The last time he'd seen so many possible futures had been the first day he had landed on the nearing godforsaken crag of land. No, this time there were more. So many more. The volcano was threatening to erupt anytime within the hour, more and more likely as time progressed. He wished he could pinpoint when, but everything was uncertain. "The hero lobby," he wheezed, slowly unclenching his fingers, "is compromised, but unlikely to collapse. I think..."
"Let go of your hair, Doc." Dizzy's heel landed on his back in some effort of comfort, hands preoccupied with the wheel. "Take a deep breath. In and out. In, out."
Tobias gasped and shuddered, gasped and shuddered. He straightened out just enough to get her shoe to leave his sore spine, then crossed his legs and sat forwards with his elbows on his knees and his palms against his temples. "I think..." He blinked hard and felt something wet on his left cheek. "I think my stamina is failing. I see black. Heavens, I'm so hot. It's so hot."
"What do you mean, 'you see black'?"
"I mean, I'm bound to go unconscious in the middle of everything. Fifty-percent chance." Tobias struggled to draw breath, grabbing a fistful of his shirt and using it to fan himself. Hot air. Too hot.
"Oh. Um..." Dizzy held onto the wheel with one hand and stretched to pat his shoulder with the other. "Try, uh, to take it easy. Relax. Come on, I'm here. We can share a load. But—"

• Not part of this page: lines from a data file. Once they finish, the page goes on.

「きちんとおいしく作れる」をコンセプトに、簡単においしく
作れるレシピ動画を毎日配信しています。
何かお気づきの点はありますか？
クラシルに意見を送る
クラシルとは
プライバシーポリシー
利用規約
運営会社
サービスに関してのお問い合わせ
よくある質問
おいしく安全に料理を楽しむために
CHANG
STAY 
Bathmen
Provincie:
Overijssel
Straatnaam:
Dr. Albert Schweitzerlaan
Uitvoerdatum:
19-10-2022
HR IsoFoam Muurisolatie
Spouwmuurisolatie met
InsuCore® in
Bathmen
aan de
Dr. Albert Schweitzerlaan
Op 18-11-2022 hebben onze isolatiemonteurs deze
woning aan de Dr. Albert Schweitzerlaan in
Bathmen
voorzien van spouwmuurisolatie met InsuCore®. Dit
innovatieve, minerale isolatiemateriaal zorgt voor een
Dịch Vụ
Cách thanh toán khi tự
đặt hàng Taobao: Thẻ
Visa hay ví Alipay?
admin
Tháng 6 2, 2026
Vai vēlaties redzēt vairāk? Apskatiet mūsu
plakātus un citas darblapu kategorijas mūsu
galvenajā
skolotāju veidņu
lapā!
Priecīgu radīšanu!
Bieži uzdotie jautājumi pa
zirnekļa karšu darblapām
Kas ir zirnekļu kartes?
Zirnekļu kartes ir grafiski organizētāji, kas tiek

Tobias jolted upright, giving her a wild look. "What do you mean she's awake? How long have you known that she's awake? Mrs. Jones!"

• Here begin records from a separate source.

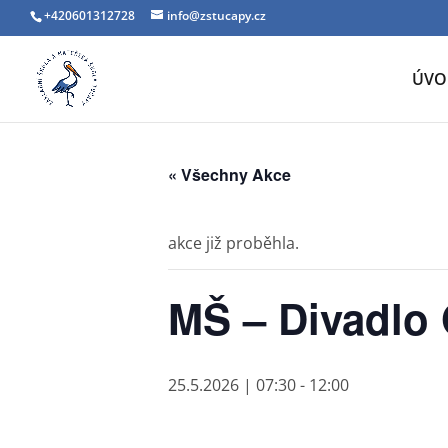
+420601312728
info@zstucapy.cz
ÚVO
« Všechny Akce
akce již proběhla.
MŠ – Divadlo 
25.5.2026 | 07:30
-
12:00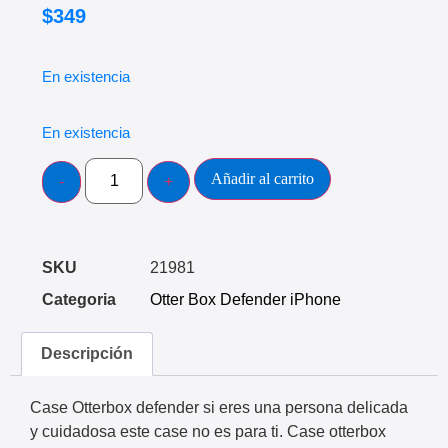
$
349
En existencia
En existencia
Añadir al carrito
SKU
21981
Categoria
Otter Box Defender iPhone
Descripción
Case Otterbox defender si eres una persona delicada
y cuidadosa este case no es para ti. Case otterbox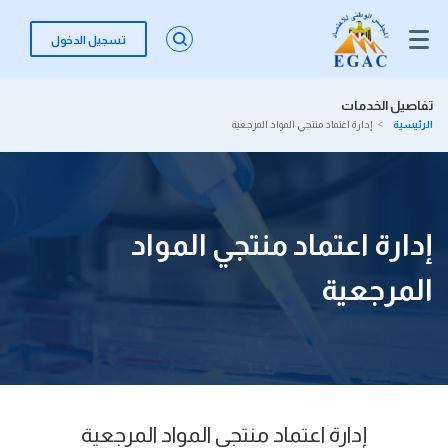
تسجيل الدخول
تفاصيل الخدمات‎
الرئيسية
إدارة اعتماد منتجي المواد المرجعية
إدارة اعتماد منتجي المواد
المرجعية
إدارة اعتماد منتجي المواد المرجعية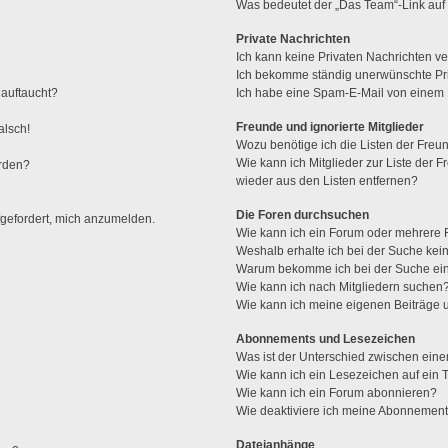
Was bedeutet der „Das Team“-Link auf 
Private Nachrichten
Ich kann keine Privaten Nachrichten ve
Ich bekomme ständig unerwünschte Pri
 auftaucht?
Ich habe eine Spam-E-Mail von einem M
Freunde und ignorierte Mitglieder
alsch!
Wozu benötige ich die Listen der Freun
Wie kann ich Mitglieder zur Liste der F
erden?
wieder aus den Listen entfernen?
Die Foren durchsuchen
fgefordert, mich anzumelden.
Wie kann ich ein Forum oder mehrere
Weshalb erhalte ich bei der Suche kei
Warum bekomme ich bei der Suche ein
Wie kann ich nach Mitgliedern suchen
Wie kann ich meine eigenen Beiträge
Abonnements und Lesezeichen
Was ist der Unterschied zwischen ei
Wie kann ich ein Lesezeichen auf ein
Wie kann ich ein Forum abonnieren?
Wie deaktiviere ich meine Abonnemen
Dateianhänge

Dizzy, taken aback, dropped the wheel for a second. After a quick jerk to one side, she dove at it again, then stared back at him with her mouth open. She blinked a few times. "I didn't say anything about that."
"Yet," Tobias hissed and stumbled to his feet. His peg wobbled and he grabbed onto the aluminum beside the wheel. "Never mind, she'll stay put. Everything is fine. Everything is fine. Everything is just fine."
The teen's face scrunched skeptically, taking him in from top to bottom. "You sure?"
He crumpled and pressed his knuckles against his lips. Blood wet his hand. It was molten. In his mind's crazed eye it bubbled with heat. "Oh no. If she's awake, then she's been listening, and when Benjamin and her both survive—which they will—then she'll tell him all about what she's heard today. How long has she been awake?
"What's she heard today? Your highly incriminating mental breakdown?" One dark eyebrow quirked. "Seriously, Doc, if you think you're going to pass out in the future, the best thing you can do is calm down, have a seat, have some water and regulate. She's been awake for about half an hour, give or take a few minutes. Just sitting there. I watched you and her both from the anchor locker."
Tobias dragged his hands over his face and flicked away copious amounts of ashy sweat. Panting, he stared up at the volcano. I'm safe. I'm safe. I planned everything to be safe. He started fanning himself with his hands and lowered himself to the floor once again. "Dock us. Please. It's too hot. I'm too hot."
Dizzy's lips drew into a thin line, worry brimming in her gaze. Though she glanced ahead through the blackening plexiglass, her attention remained mainly on him. She held out her hand and waited and waited until he gave her his. She put it on the lower end of the wheel and ducked inside the cabin.
Tobias panicked for a moment, but before he could move, Dizzy was back. She took the wheel and tossed her cold, wet jacket over the top of him.
Cold. Tobias swelled with relief and silently began to weep.
Beneath the chill his troubles seemed to steam away.